#### [WORK ORDER]
Your answer must be an exact copy of the records below, minus any images.

#### [RECORDS SUPPLIED]

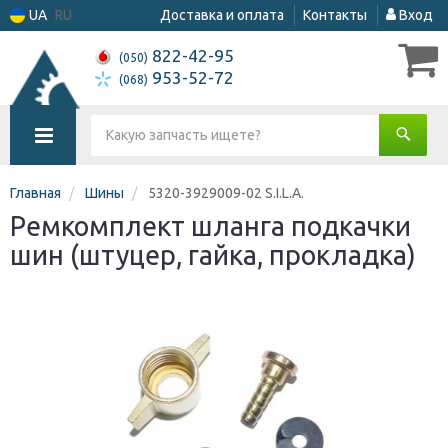
UA
RU
Доставка и оплата
Контакты
Вход
822-42-95
(050)
953-52-72
(068)
Главная
Шины
5320-3929009-02 S.I.L.A.
Ремкомплект шланга подкачки
шин (штуцер, гайка, прокладка)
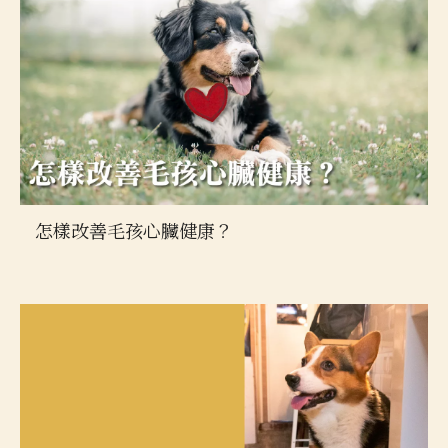
怎樣改善毛孩心臟健康？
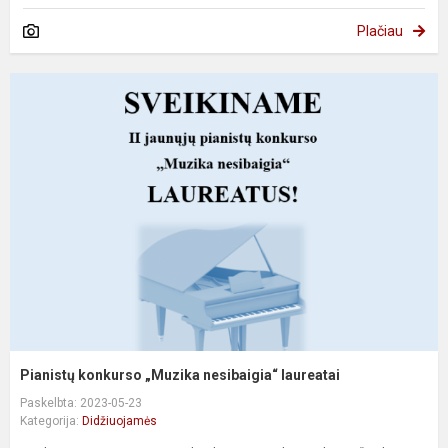
Plačiau
Pianistų konkurso „Muzika nesibaigia“ laureatai
Paskelbta: 2023-05-23
Kategorija:
Didžiuojamės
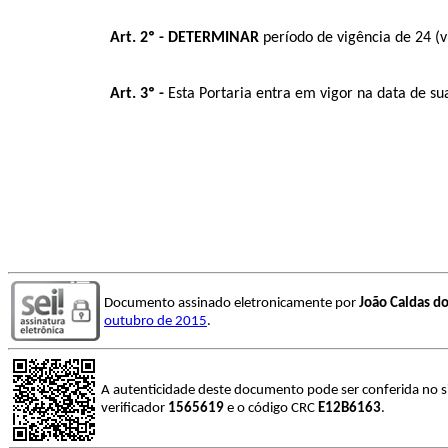
Art. 2º - DETERMINAR
período de vigência de 2
Art. 3º -
Esta Portaria entra em vigor na data de su
Documento assinado eletronicamente por
João Caldas d
outubro de 2015
.
A autenticidade deste documento pode ser conferida no s
verificador
1565619
e o código CRC
E12B6163
.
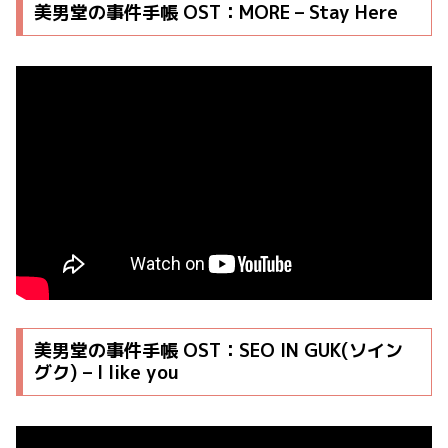
美男堂の事件手帳 OST：MORE – Stay Here
美男堂の事件手帳 OST：SEO IN GUK(ソイン
グク) – I like you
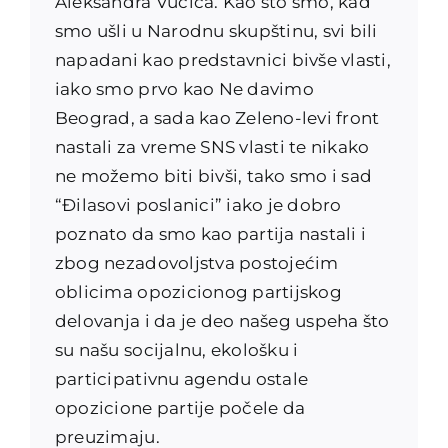
Aleksandra Vučića. Kao što smo, kad
smo ušli u Narodnu skupštinu, svi bili
napadani kao predstavnici bivše vlasti,
iako smo prvo kao Ne davimo
Beograd, a sada kao Zeleno-levi front
nastali za vreme SNS vlasti te nikako
ne možemo biti bivši, tako smo i sad
“Đilasovi poslanici” iako je dobro
poznato da smo kao partija nastali i
zbog nezadovoljstva postojećim
oblicima opozicionog partijskog
delovanja i da je deo našeg uspeha što
su našu socijalnu, ekološku i
participativnu agendu ostale
opozicione partije počele da
preuzimaju.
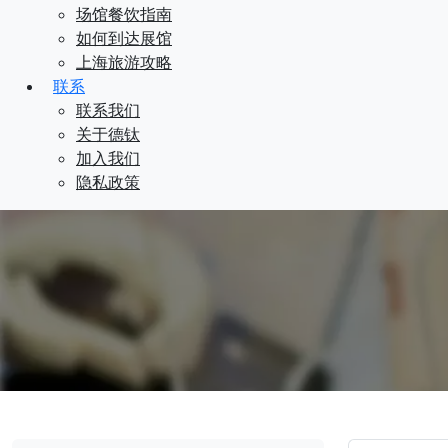
场馆餐饮指南
如何到达展馆
上海旅游攻略
联系
联系我们
关于德钛
加入我们
隐私政策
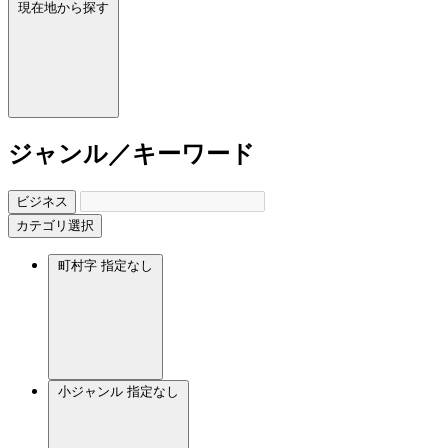
現在地から探す
ジャンル／キーワード
ビジネス
カテゴリ選択
町村字
指定なし
小ジャンル
指定なし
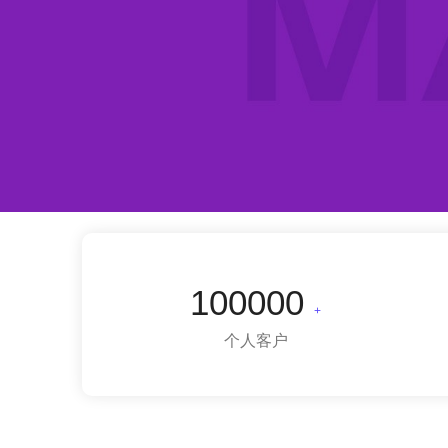
100000
+
个人客户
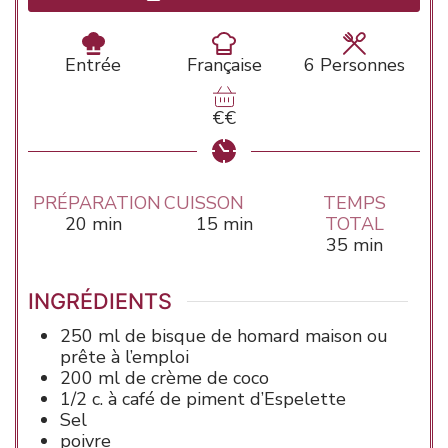
Entrée
Française
6
Personnes
€€
PRÉPARATION
CUISSON
TEMPS
minutes
minutes
20
min
15
min
TOTAL
minutes
35
min
INGRÉDIENTS
250
ml de
bisque de homard
maison ou
prête à l’emploi
200
ml de
crème de coco
1/2
c. à café de
piment d’Espelette
Sel
poivre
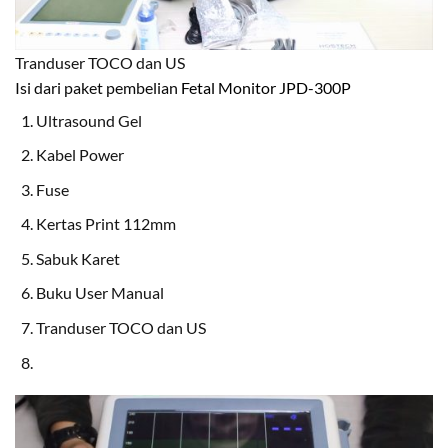
Tranduser TOCO dan US
Isi dari paket pembelian
Fetal Monitor JPD-300P
Ultrasound Gel
Kabel Power
Fuse
Kertas Print 112mm
Sabuk Karet
Buku User Manual
Tranduser TOCO dan US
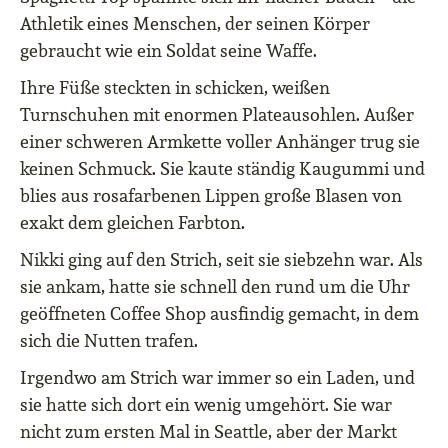
Athletik eines Menschen, der seinen Körper
gebraucht wie ein Soldat seine Waffe.
Ihre Füße steckten in schicken, weißen
Turnschuhen mit enormen Plateausohlen. Außer
einer schweren Armkette voller Anhänger trug sie
keinen Schmuck. Sie kaute ständig Kaugummi und
blies aus rosafarbenen Lippen große Blasen von
exakt dem gleichen Farbton.
Nikki ging auf den Strich, seit sie siebzehn war. Als
sie ankam, hatte sie schnell den rund um die Uhr
geöffneten Coffee Shop ausfindig gemacht, in dem
sich die Nutten trafen.
Irgendwo am Strich war immer so ein Laden, und
sie hatte sich dort ein wenig umgehört. Sie war
nicht zum ersten Mal in Seattle, aber der Markt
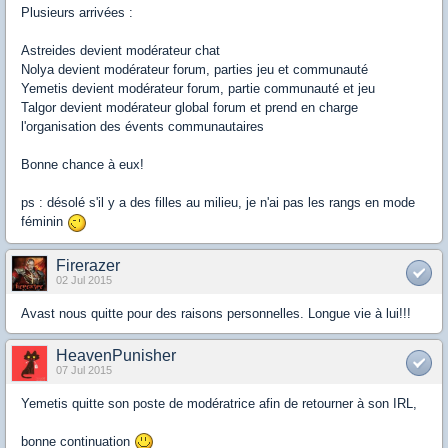
Plusieurs arrivées :
Astreides devient modérateur chat
Nolya devient modérateur forum, parties jeu et communauté
Yemetis devient modérateur forum, partie communauté et jeu
Talgor devient modérateur global forum et prend en charge
l'organisation des évents communautaires
Bonne chance à eux!
ps : désolé s'il y a des filles au milieu, je n'ai pas les rangs en mode
féminin
Firerazer
02 Jul 2015
Avast nous quitte pour des raisons personnelles. Longue vie à lui!!!
HeavenPunisher
07 Jul 2015
Yemetis quitte son poste de modératrice afin de retourner à son IRL,
bonne continuation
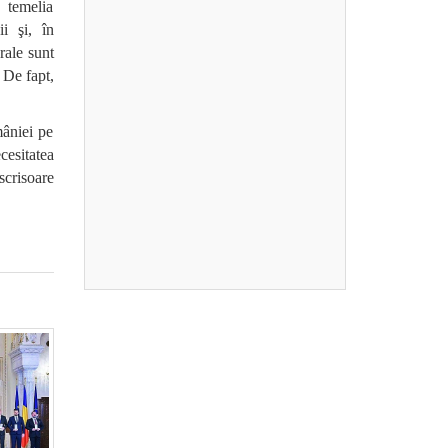
a temelia
ii şi, în
rale sunt
 De fapt,
mâniei pe
cesitatea
scrisoare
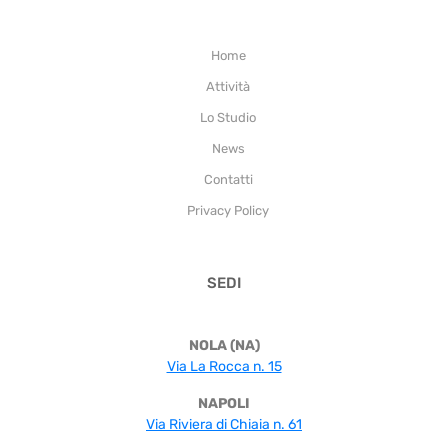
Home
Attività
Lo Studio
News
Contatti
Privacy Policy
SEDI
NOLA (NA)
Via La Rocca n. 15
NAPOLI
Via Riviera di Chiaia n. 61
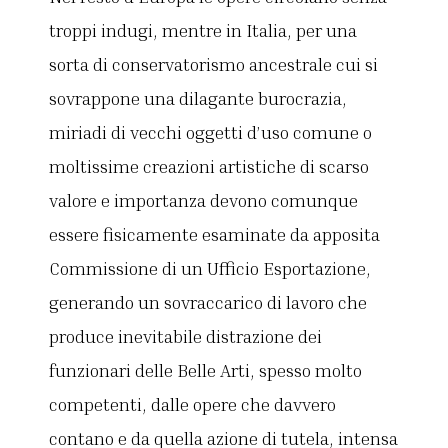
troppi indugi, mentre in Italia, per una
sorta di conservatorismo ancestrale cui si
sovrappone una dilagante burocrazia,
miriadi di vecchi oggetti d’uso comune o
moltissime creazioni artistiche di scarso
valore e importanza devono comunque
essere fisicamente esaminate da apposita
Commissione di un Ufficio Esportazione,
generando un sovraccarico di lavoro che
produce inevitabile distrazione dei
funzionari delle Belle Arti, spesso molto
competenti, dalle opere che davvero
contano e da quella azione di tutela, intensa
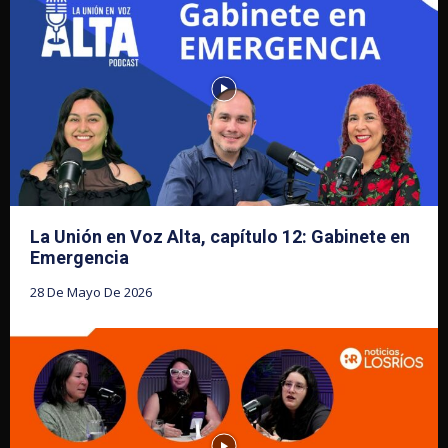
La Unión en Voz Alta, capítulo 12: Gabinete en
Emergencia
28 De Mayo De 2026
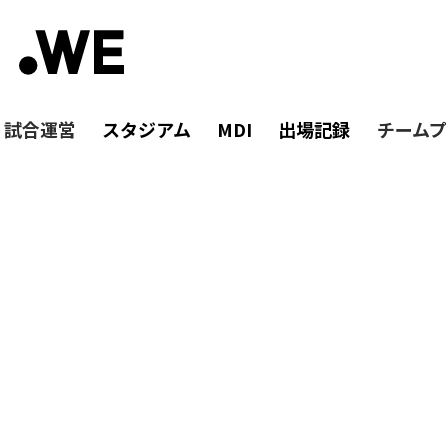
・試合運営
スタジアム
MDI
出場記録
チームプ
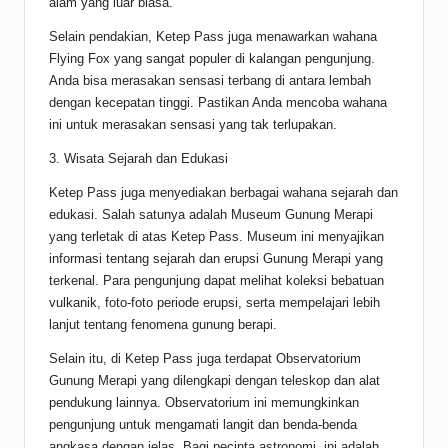
alam yang luar biasa.
Selain pendakian, Ketep Pass juga menawarkan wahana
Flying Fox yang sangat populer di kalangan pengunjung.
Anda bisa merasakan sensasi terbang di antara lembah
dengan kecepatan tinggi. Pastikan Anda mencoba wahana
ini untuk merasakan sensasi yang tak terlupakan.
3. Wisata Sejarah dan Edukasi
Ketep Pass juga menyediakan berbagai wahana sejarah dan
edukasi. Salah satunya adalah Museum Gunung Merapi
yang terletak di atas Ketep Pass. Museum ini menyajikan
informasi tentang sejarah dan erupsi Gunung Merapi yang
terkenal. Para pengunjung dapat melihat koleksi bebatuan
vulkanik, foto-foto periode erupsi, serta mempelajari lebih
lanjut tentang fenomena gunung berapi.
Selain itu, di Ketep Pass juga terdapat Observatorium
Gunung Merapi yang dilengkapi dengan teleskop dan alat
pendukung lainnya. Observatorium ini memungkinkan
pengunjung untuk mengamati langit dan benda-benda
angkasa dengan jelas. Bagi pecinta astronomi, ini adalah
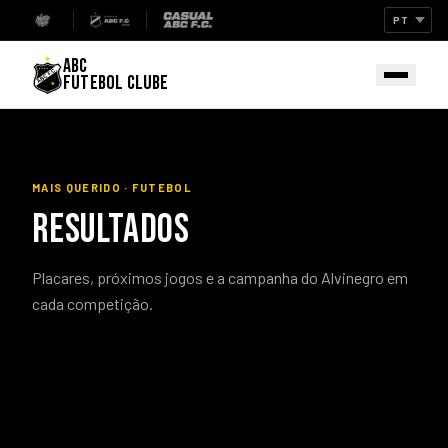
ABC
FUTEBOL CLUBE
MAIS QUERIDO · FUTEBOL
RESULTADOS
Placares, próximos jogos e a campanha do Alvinegro em
cada competição.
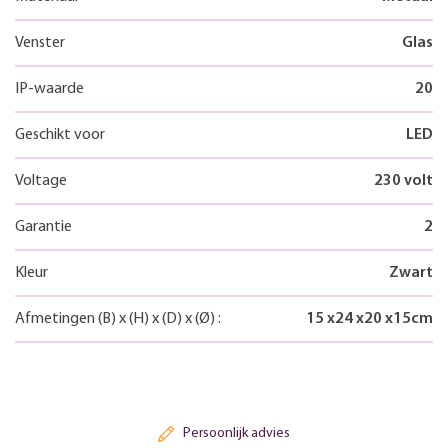
Venster
Glas
IP-waarde
20
Geschikt voor
LED
Voltage
230 volt
Garantie
2
Kleur
Zwart
Afmetingen
(B)
x
(H)
x
(D)
x
(Ø)
:
15
x
24
x
20
x
15
cm
Persoonlijk advies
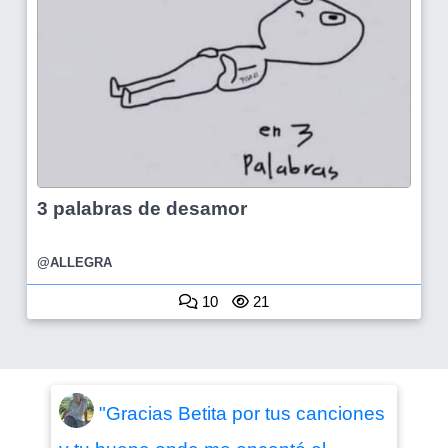
3 palabras de desamor
@ALLEGRA
10
21
"Gracias Betita por tus canciones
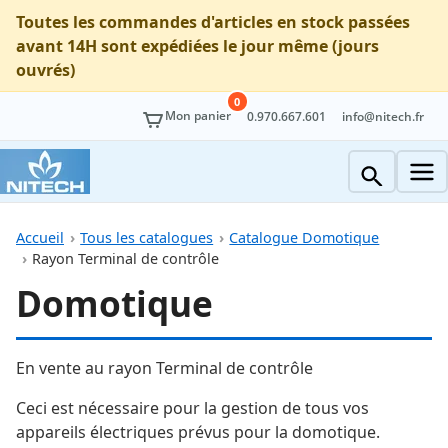
Toutes les commandes d'articles en stock passées
avant 14H sont expédiées le jour même (jours
ouvrés)
0
Mon panier
0.970.667.601
info@nitech.fr
Accueil
Tous les catalogues
Catalogue Domotique
Rayon Terminal de contrôle
Domotique
En vente au rayon Terminal de contrôle
Ceci est nécessaire pour la gestion de tous vos
appareils électriques prévus pour la domotique.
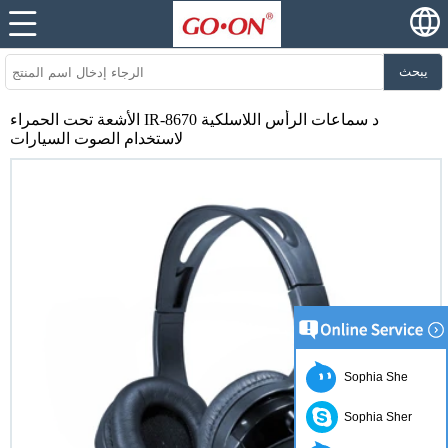
يبحث
الأشعة تحت الحمراء IR-8670 د سماعات الرأس اللاسلكية
لاستخدام الصوت السيارات
Sophia She
Sophia Sher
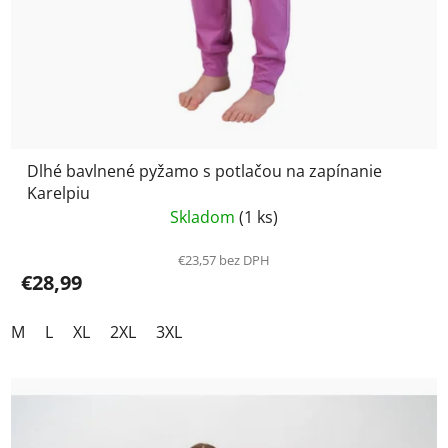
Dlhé bavlnené pyžamo s potlačou na zapínanie
Karelpiu
Skladom
(1 ks)
€23,57 bez DPH
€28,99
M
L
XL
2XL
3XL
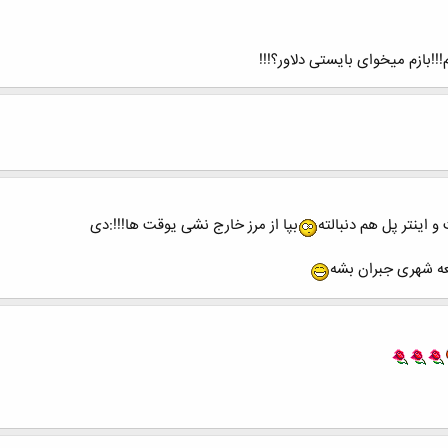
!بازم میخوای بایستی دلاور؟!!!
 اینتر پل هم دنبالته
بپا از مرز خارج نشی یوقت ها!!!:دی
جعه شهری جبران بشه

#### [PROBLEM SOLUTION]
UA
RU
Доставка и оплата
Контакты
Вход
822-42-95
(050)
953-52-72
(068)
Главная
Шины
5320-3929009-02 S.I.L.A.
Ремкомплект шланга подкачки
шин (штуцер, гайка, прокладка)
怎樣改善毛孩心臟健康？
Plačiau
Pianistų konkurso „Muzika nesibaigia“ laureatai
Paskelbta: 2023-05-23
Kategorija:
Didžiuojamės
Art. 2º - DETERMINAR
período de vigência de 2
Art. 3º -
Esta Portaria entra em vigor na data de su
Documento assinado eletronicamente por
João Caldas d
outubro de 2015
.
A autenticidade deste documento pode ser conferida no s
verificador
1565619
e o código CRC
E12B6163
.
美男堂の事件手帳 OST：MORE – Stay Here
美男堂の事件手帳 OST：SEO IN GUK(ソイン
グク) – I like you
Aleksandra Vučića. Kao što smo, kad
smo ušli u Narodnu skupštinu, svi bili
napadani kao predstavnici bivše vlasti,
iako smo prvo kao Ne davimo
Beograd, a sada kao Zeleno-levi front
nastali za vreme SNS vlasti te nikako
ne možemo biti bivši, tako smo i sad
“Đilasovi poslanici” iako je dobro
poznato da smo kao partija nastali i
zbog nezadovoljstva postojećim
oblicima opozicionog partijskog
delovanja i da je deo našeg uspeha što
su našu socijalnu, ekološku i
participativnu agendu ostale
opozicione partije počele da
preuzimaju.
场馆餐饮指南
如何到达展馆
上海旅游攻略
联系
联系我们
关于德钛
加入我们
隐私政策
現在地から探す
ジャンル／キーワード
ビジネス
カテゴリ選択
町村字
指定なし
小ジャンル
指定なし
100000
+
个人客户
Entrée
Française
6
Personnes
€€
PRÉPARATION
CUISSON
TEMPS
minutes
minutes
20
min
15
min
TOTAL
minutes
35
min
INGRÉDIENTS
250
ml de
bisque de homard
maison ou
prête à l’emploi
200
ml de
crème de coco
1/2
c. à café de
piment d’Espelette
Sel
poivre
Tranduser TOCO dan US
Isi dari paket pembelian
Fetal Monitor JPD-300P
Ultrasound Gel
Kabel Power
Fuse
Kertas Print 112mm
Sabuk Karet
Buku User Manual
Tranduser TOCO dan US
Athletik eines Menschen, der seinen Körper
gebraucht wie ein Soldat seine Waffe.
Ihre Füße steckten in schicken, weißen
Turnschuhen mit enormen Plateausohlen. Außer
einer schweren Armkette voller Anhänger trug sie
keinen Schmuck. Sie kaute ständig Kaugummi und
blies aus rosafarbenen Lippen große Blasen von
exakt dem gleichen Farbton.
Nikki ging auf den Strich, seit sie siebzehn war. Als
sie ankam, hatte sie schnell den rund um die Uhr
geöffneten Coffee Shop ausfindig gemacht, in dem
sich die Nutten trafen.
Irgendwo am Strich war immer so ein Laden, und
sie hatte sich dort ein wenig umgehört. Sie war
nicht zum ersten Mal in Seattle, aber der Markt
Plusieurs arrivées :
Astreides devient modérateur chat
Nolya devient modérateur forum, parties jeu et communauté
Yemetis devient modérateur forum, partie communauté et jeu
Talgor devient modérateur global forum et prend en charge
l'organisation des évents communautaires
Bonne chance à eux!
ps : désolé s'il y a des filles au milieu, je n'ai pas les rangs en mode
féminin
Firerazer
02 Jul 2015
Avast nous quitte pour des raisons personnelles. Longue vie à lui!!!
HeavenPunisher
07 Jul 2015
Yemetis quitte son poste de modératrice afin de retourner à son IRL,
bonne continuation
a temelia
ii şi, în
rale sunt
 De fapt,
mâniei pe
cesitatea
scrisoare
Home
Attività
Lo Studio
News
Contatti
Privacy Policy
SEDI
NOLA (NA)
Via La Rocca n. 15
NAPOLI
Via Riviera di Chiaia n. 61
troppi indugi, mentre in Italia, per una
sorta di conservatorismo ancestrale cui si
sovrappone una dilagante burocrazia,
miriadi di vecchi oggetti d’uso comune o
moltissime creazioni artistiche di scarso
valore e importanza devono comunque
essere fisicamente esaminate da apposita
Commissione di un Ufficio Esportazione,
generando un sovraccarico di lavoro che
produce inevitabile distrazione dei
funzionari delle Belle Arti, spesso molto
competenti, dalle opere che davvero
contano e da quella azione di tutela, intensa
La Unión en Voz Alta, capítulo 12: Gabinete en
Emergencia
28 De Mayo De 2026
・試合運営
スタジアム
MDI
出場記録
チームプ
alam yang luar biasa.
Selain pendakian, Ketep Pass juga menawarkan wahana
Flying Fox yang sangat populer di kalangan pengunjung.
Anda bisa merasakan sensasi terbang di antara lembah
dengan kecepatan tinggi. Pastikan Anda mencoba wahana
ini untuk merasakan sensasi yang tak terlupakan.
3. Wisata Sejarah dan Edukasi
Ketep Pass juga menyediakan berbagai wahana sejarah dan
edukasi. Salah satunya adalah Museum Gunung Merapi
yang terletak di atas Ketep Pass. Museum ini menyajikan
informasi tentang sejarah dan erupsi Gunung Merapi yang
terkenal. Para pengunjung dapat melihat koleksi bebatuan
vulkanik, foto-foto periode erupsi, serta mempelajari lebih
lanjut tentang fenomena gunung berapi.
Selain itu, di Ketep Pass juga terdapat Observatorium
Gunung Merapi yang dilengkapi dengan teleskop dan alat
pendukung lainnya. Observatorium ini memungkinkan
pengunjung untuk mengamati langit dan benda-benda
angkasa dengan jelas. Bagi pecinta astronomi, ini adalah
ABC
FUTEBOL CLUBE
MAIS QUERIDO · FUTEBOL
RESULTADOS
Placares, próximos jogos e a campanha do Alvinegro em
cada competição.
Venster
Glas
IP-waarde
20
Geschikt voor
LED
Voltage
230 volt
Garantie
2
Kleur
Zwart
Afmetingen
(B)
x
(H)
x
(D)
x
(Ø)
:
15
x
24
x
20
x
15
cm
Persoonlijk advies
3 palabras de desamor
@ALLEGRA
10
21
"Gracias Betita por tus canciones
Toutes les commandes d'articles en stock passées
avant 14H sont expédiées le jour même (jours
ouvrés)
0
Mon panier
0.970.667.601
info@nitech.fr
Accueil
Tous les catalogues
Catalogue Domotique
Rayon Terminal de contrôle
Domotique
En vente au rayon Terminal de contrôle
Ceci est nécessaire pour la gestion de tous vos
appareils électriques prévus pour la domotique.
يبحث
الأشعة تحت الحمراء IR-8670 د سماعات الرأس اللاسلكية
لاستخدام الصوت السيارات
Sophia She
Sophia Sher
Dlhé bavlnené pyžamo s potlačou na zapínanie
Karelpiu
Skladom
(1 ks)
€23,57 bez DPH
€28,99
M
L
XL
2XL
3XL
!بازم میخوای بایستی دلاور؟!!!
 اینتر پل هم دنبالته
بپا از مرز خارج نشی یوقت ها!!!:دی
جعه شهری جبران بشه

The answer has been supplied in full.